If a line below contains "Packages", add it to your tally, then answer with the tally alone.

Given records START

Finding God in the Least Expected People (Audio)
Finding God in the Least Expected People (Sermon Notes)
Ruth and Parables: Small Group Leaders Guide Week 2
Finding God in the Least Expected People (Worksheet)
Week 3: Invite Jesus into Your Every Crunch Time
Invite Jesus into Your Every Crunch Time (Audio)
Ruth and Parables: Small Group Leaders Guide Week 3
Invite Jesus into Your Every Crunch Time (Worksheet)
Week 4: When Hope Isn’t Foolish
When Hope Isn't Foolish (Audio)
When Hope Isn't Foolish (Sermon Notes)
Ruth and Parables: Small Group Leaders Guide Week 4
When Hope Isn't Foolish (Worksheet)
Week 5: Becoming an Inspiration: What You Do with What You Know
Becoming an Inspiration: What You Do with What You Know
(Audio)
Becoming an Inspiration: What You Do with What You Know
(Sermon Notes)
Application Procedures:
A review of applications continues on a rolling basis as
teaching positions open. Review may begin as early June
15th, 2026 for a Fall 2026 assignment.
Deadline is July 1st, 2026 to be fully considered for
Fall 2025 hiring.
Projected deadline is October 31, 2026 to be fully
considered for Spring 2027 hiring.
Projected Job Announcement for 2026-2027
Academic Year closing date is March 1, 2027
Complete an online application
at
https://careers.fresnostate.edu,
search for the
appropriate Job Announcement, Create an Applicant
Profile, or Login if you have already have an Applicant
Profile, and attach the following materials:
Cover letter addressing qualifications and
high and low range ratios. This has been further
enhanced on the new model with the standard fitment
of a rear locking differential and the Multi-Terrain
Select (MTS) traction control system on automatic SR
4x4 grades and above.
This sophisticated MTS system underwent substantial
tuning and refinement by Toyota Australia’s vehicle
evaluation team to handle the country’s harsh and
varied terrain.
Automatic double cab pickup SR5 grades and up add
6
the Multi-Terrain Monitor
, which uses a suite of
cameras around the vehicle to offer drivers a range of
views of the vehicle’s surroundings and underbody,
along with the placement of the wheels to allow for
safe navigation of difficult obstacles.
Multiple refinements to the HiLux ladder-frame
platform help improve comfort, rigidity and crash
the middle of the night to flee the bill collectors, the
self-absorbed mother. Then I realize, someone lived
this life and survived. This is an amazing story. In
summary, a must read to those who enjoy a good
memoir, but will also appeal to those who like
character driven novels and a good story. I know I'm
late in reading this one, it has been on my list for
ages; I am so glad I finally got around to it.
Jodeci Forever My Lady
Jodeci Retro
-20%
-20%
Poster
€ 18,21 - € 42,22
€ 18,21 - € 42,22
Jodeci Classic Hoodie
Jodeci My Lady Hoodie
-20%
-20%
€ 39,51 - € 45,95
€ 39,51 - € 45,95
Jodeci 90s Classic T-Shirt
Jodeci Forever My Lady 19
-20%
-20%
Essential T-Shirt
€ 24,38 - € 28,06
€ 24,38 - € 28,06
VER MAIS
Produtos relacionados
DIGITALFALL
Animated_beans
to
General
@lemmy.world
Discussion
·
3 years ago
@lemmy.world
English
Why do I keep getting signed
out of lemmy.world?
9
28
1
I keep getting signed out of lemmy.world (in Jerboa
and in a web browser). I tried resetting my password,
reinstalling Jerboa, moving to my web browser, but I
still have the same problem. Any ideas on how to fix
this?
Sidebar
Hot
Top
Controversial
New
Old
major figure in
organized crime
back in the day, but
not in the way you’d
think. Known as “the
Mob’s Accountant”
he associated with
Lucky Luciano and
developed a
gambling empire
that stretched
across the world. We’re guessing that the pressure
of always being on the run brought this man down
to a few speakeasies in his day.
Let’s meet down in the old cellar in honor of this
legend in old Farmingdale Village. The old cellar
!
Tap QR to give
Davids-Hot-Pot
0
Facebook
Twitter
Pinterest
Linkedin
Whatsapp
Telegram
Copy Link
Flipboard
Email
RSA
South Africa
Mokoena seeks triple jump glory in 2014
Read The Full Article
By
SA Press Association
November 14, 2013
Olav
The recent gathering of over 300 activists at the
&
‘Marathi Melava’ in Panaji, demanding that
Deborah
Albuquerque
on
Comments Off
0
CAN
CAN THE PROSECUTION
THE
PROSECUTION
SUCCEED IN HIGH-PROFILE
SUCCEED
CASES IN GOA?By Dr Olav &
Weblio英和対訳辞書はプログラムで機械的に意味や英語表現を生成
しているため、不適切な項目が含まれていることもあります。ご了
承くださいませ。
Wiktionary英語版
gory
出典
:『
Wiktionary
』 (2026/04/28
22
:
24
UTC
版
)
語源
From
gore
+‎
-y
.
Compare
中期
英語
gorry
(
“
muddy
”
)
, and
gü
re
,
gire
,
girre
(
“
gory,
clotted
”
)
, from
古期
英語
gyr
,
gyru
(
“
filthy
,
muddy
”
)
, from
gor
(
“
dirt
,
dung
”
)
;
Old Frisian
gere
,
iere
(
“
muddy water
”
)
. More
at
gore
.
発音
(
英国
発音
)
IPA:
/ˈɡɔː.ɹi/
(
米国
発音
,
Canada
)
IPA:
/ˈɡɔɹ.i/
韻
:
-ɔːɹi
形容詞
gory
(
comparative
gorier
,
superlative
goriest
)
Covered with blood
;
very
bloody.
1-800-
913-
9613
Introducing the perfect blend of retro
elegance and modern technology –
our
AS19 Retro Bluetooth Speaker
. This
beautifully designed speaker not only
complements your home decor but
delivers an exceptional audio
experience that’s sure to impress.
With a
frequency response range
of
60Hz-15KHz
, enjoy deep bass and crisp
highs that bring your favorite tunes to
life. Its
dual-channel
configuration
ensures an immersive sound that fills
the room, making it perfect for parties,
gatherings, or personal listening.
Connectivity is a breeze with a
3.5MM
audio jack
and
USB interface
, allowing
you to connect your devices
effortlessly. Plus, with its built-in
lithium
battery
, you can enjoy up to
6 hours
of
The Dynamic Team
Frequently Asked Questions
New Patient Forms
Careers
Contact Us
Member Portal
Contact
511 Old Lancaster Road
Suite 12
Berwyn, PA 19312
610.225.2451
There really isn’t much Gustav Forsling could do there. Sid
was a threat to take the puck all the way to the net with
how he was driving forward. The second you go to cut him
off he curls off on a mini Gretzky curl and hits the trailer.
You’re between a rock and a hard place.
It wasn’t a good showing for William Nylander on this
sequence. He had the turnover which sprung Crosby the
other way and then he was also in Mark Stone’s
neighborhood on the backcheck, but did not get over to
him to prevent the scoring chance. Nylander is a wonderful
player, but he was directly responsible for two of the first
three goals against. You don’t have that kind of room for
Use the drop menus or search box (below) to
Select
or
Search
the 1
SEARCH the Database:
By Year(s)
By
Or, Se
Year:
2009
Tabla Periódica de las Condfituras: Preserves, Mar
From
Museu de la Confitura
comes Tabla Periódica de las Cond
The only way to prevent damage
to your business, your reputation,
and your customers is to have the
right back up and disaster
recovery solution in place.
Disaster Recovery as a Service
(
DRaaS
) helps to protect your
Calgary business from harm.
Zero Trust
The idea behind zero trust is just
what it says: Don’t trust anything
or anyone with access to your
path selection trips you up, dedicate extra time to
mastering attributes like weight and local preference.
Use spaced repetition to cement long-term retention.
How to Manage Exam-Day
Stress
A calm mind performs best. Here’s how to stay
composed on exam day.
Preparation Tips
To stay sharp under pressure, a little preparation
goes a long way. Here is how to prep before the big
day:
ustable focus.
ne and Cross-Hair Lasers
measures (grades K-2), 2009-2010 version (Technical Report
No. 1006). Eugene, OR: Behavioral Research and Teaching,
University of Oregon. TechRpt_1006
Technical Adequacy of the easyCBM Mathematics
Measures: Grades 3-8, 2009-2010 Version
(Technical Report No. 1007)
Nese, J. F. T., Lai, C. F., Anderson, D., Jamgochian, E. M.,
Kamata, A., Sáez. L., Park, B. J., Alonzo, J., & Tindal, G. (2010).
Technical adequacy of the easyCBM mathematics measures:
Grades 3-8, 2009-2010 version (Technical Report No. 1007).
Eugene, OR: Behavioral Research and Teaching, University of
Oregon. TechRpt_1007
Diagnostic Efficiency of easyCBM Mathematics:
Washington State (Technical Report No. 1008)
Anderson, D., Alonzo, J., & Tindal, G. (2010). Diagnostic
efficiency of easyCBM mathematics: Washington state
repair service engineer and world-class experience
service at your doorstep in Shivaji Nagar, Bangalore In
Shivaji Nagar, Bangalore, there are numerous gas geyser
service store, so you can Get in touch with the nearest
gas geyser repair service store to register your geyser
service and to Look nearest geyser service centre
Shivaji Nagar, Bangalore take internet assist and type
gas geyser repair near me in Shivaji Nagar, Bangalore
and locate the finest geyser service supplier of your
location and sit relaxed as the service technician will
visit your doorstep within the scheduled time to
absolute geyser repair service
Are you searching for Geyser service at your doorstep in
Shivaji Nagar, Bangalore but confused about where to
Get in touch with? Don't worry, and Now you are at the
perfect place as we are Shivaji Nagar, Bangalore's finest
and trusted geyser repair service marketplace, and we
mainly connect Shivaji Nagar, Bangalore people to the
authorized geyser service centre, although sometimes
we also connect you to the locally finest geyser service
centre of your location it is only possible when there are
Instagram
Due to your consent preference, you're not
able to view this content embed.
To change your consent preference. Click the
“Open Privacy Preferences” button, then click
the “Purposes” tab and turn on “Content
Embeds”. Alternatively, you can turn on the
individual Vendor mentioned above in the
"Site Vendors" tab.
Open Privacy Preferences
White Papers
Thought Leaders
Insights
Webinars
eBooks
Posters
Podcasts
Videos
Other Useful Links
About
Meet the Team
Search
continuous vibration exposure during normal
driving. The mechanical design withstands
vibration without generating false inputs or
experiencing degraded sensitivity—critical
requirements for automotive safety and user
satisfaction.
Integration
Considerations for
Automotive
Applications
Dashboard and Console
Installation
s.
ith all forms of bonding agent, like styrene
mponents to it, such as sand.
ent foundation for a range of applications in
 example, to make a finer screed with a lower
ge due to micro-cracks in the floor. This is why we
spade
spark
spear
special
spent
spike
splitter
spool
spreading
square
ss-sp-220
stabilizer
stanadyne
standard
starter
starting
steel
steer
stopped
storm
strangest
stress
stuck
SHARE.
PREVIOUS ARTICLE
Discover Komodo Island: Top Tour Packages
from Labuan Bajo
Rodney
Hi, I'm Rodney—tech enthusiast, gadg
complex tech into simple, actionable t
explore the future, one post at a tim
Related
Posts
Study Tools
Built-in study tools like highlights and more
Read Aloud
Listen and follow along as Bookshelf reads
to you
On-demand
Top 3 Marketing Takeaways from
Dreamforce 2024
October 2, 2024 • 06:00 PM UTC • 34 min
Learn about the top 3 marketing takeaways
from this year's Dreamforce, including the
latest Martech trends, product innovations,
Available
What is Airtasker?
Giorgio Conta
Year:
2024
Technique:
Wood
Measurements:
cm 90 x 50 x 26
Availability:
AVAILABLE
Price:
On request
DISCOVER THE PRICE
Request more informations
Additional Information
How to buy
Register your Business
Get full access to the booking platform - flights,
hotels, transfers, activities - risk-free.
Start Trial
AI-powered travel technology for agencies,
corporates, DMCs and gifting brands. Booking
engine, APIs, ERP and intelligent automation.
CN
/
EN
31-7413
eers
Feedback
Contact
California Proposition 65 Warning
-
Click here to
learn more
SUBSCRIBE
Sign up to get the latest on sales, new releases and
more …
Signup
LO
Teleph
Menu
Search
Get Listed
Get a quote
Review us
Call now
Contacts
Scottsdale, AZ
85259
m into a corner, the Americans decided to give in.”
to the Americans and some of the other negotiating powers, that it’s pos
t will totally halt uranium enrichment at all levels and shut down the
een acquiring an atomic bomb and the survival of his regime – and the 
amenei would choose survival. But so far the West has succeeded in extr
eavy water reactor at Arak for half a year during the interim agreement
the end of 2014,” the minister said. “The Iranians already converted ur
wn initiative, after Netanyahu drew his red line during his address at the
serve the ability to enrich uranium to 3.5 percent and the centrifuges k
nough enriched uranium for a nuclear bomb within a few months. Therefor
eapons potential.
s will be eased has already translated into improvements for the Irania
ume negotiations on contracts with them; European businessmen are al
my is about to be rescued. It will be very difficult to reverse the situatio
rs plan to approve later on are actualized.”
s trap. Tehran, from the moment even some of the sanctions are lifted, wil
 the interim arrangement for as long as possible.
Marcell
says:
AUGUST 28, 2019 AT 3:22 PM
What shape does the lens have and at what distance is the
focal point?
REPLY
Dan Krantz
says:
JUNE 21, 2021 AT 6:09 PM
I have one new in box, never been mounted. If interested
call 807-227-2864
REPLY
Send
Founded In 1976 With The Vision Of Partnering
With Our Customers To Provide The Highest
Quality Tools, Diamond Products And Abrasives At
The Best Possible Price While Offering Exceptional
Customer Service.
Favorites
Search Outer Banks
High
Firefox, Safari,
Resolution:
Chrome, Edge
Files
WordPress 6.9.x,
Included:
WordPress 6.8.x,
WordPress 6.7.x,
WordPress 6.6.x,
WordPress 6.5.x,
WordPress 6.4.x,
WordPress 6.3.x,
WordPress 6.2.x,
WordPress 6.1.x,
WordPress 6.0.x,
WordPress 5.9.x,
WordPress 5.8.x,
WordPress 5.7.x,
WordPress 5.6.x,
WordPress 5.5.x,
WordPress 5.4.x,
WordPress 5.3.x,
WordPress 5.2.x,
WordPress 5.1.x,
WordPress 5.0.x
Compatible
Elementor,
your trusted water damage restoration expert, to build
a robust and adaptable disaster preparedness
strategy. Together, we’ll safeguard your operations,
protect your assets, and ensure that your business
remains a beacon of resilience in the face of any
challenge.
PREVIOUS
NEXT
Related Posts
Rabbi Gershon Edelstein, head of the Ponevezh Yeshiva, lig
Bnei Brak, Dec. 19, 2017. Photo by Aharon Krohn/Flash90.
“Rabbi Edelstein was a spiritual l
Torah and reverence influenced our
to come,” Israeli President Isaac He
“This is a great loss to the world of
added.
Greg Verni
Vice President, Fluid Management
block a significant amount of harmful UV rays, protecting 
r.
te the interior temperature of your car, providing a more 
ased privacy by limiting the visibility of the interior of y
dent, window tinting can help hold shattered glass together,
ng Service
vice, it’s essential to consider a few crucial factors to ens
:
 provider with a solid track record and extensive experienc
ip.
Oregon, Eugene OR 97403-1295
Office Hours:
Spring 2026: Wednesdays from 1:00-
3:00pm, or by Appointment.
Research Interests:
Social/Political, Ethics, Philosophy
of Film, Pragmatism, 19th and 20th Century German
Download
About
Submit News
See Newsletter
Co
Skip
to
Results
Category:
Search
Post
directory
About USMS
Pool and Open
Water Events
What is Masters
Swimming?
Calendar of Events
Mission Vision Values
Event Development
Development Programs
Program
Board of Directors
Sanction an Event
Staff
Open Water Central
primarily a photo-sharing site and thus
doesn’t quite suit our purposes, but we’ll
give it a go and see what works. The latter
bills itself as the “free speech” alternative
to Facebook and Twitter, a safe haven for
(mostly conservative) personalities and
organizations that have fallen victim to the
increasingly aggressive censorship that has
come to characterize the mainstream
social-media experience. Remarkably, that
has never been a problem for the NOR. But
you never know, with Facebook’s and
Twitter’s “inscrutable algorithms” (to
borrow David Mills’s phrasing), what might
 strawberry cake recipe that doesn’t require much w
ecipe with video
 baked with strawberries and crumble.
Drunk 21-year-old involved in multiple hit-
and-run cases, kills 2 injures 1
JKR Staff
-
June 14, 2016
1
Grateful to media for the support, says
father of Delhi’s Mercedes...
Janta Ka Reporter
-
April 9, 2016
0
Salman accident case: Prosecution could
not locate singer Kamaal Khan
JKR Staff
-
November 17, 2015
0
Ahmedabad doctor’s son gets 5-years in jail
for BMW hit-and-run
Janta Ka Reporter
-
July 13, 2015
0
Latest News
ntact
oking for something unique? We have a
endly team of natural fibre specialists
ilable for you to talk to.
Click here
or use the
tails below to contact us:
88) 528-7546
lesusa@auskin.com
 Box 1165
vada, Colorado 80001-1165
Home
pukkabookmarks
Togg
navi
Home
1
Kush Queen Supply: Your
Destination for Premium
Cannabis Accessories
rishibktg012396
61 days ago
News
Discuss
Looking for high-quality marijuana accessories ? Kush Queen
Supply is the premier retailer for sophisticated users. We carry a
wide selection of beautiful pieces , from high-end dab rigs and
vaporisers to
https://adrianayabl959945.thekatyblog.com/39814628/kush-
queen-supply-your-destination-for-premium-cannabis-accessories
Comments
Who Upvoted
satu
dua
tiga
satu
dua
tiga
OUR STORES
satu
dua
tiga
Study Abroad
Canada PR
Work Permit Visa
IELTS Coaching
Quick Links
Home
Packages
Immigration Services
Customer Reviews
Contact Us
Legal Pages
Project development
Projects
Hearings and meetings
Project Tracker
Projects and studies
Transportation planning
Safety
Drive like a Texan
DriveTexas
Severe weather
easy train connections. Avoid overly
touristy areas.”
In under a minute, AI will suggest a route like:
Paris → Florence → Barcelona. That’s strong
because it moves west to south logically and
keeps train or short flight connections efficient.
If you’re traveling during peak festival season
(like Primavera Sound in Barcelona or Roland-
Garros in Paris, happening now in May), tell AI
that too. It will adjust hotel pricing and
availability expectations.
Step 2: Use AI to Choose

Given records END

## Written answer:
2